Saturday would have been John Lennon's 70th birthday (his son Sean turned 35 the same day). Lennon was shot dead in New York City a couple of months after his 40th birthday in 1980. As a lifelong Beatles fan, a musician who played a lot of his songs over the past couple of decades, and someone facing my own mortality—and despite all my health problems over the past few days—I've been listening to some of my favourite songs from the band.
As I mentioned recently, that set included Revolver, as well as Rubber Soul, and the album (not EP) version of Magical Mystery Tour. What John Lennon songs do those discs include?
- "Norwegian Wood (This Bird Has Flown)"
- "The Word"
- "In My Life"
- "Run for Your Life"
- "I'm Only Sleeping"
- "She Said She Said"
- "And Your Bird Can Sing"
- "Doctor Robert"
- "Tomorrow Never Knows"
- "I Am the Walrus"
- "Strawberry Fields Forever"
- "Baby You're a Rich Man"
- "All You Need is Love"
Of that incredible batch of songs, I think only "Run for Your Life" is a weak one (weak for the Beatles, anyway), and "Doctor Robert" is merely rather good. The rest are in varying parts genius, groundbreaking, soporific, anthemic, bizarre, sexy, psychedelic, touching, classic, and inspiring. Surprisingly, in my particular list there are no flat-out rockers like "Twist and Shout" or "Revolution." My favourite? Probably still "Strawberry Fields Forever," followed by "She Said She Said" and "I Am the Walrus." (Hmm, the druggy ones.)
However, in the full listen through, I rediscovered a Beatles favourite of mine that I hadn't heard in years, and didn't realize how much I missed: Paul McCartney's "Got to Get You Into My Life." In it, the Fab Four manage to out-Motown the horns-and-tambourine trademarks of Motown itself, with a song that Marvin Gaye or Stevie Wonder or the Supremes could easily have made a #1 hit. But for the Beatles it was only an album track (until a 1976 re-release that took it to Billboard #7).
Now, I'm not a famous or influential musician, but despite my perhaps bleak prospects, I've already lived longer (at 41) than many such entertainers (like Lennon) who accomplished quite a lot: Buddy Holly, Hendrix, Brian Jones of the Rolling Stones, Mozart, Mama Cass, John Coltrane, the Notorious B.I.G., Marc Bolan of T-Rex, Charlie Parker, Kirsty MacColl, Duane Allman, Jaco Pastorius, Sid Vicious, Jim Croce, Randy Rhoads, Keith Moon, Tim and Jeff Buckley, Michael Hutchence, Janis Joplin, Ian Curtis of Joy Division, Tommy Bolin, Tammi Terrell, Robert Johnson, Nick Drake, Bon Scott of AC/DC, Selena, John Bonham, Kurt Cobain, Charlie Christian, Karen Carpenter, Bob Marley, Jim Morrison, Tupac Shakur, Sam Cooke, Stevie Ray Vaughan, and three members of Lynyrd Skynyrd.
Honestly, I think I've lived a better life than many of them did. John Lennon, for all his success, rarely seemed genuinely happy, except perhaps near the end. I've been lucky to grow up my whole life in Vancouver, with good friends and family. I've never really worried about whether I'd have enough to eat, or a place to live, or interesting things to do. Yes, having metastatic cancer sucks big time, for all of us here. It's made the past few years hard, and things would be far, far better without it. I wish I could live longer than I probably will. But I have a wonderful wife and great relationships with my daughters.

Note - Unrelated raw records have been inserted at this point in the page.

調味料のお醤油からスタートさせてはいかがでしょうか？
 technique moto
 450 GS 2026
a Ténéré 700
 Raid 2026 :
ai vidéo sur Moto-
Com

Would John Lennon have envied my life? Likely not, but maybe. Maybe.
I absolutely agree.
John Lennon was an incredible artist and no one really knows how happy he was.
True on both counts, but the way he talked and wrote about himself, interacted with others, and behaved indicated he wasn't an especially happy man, until perhaps his "stay-at-home dad" phase in the last five years of his life.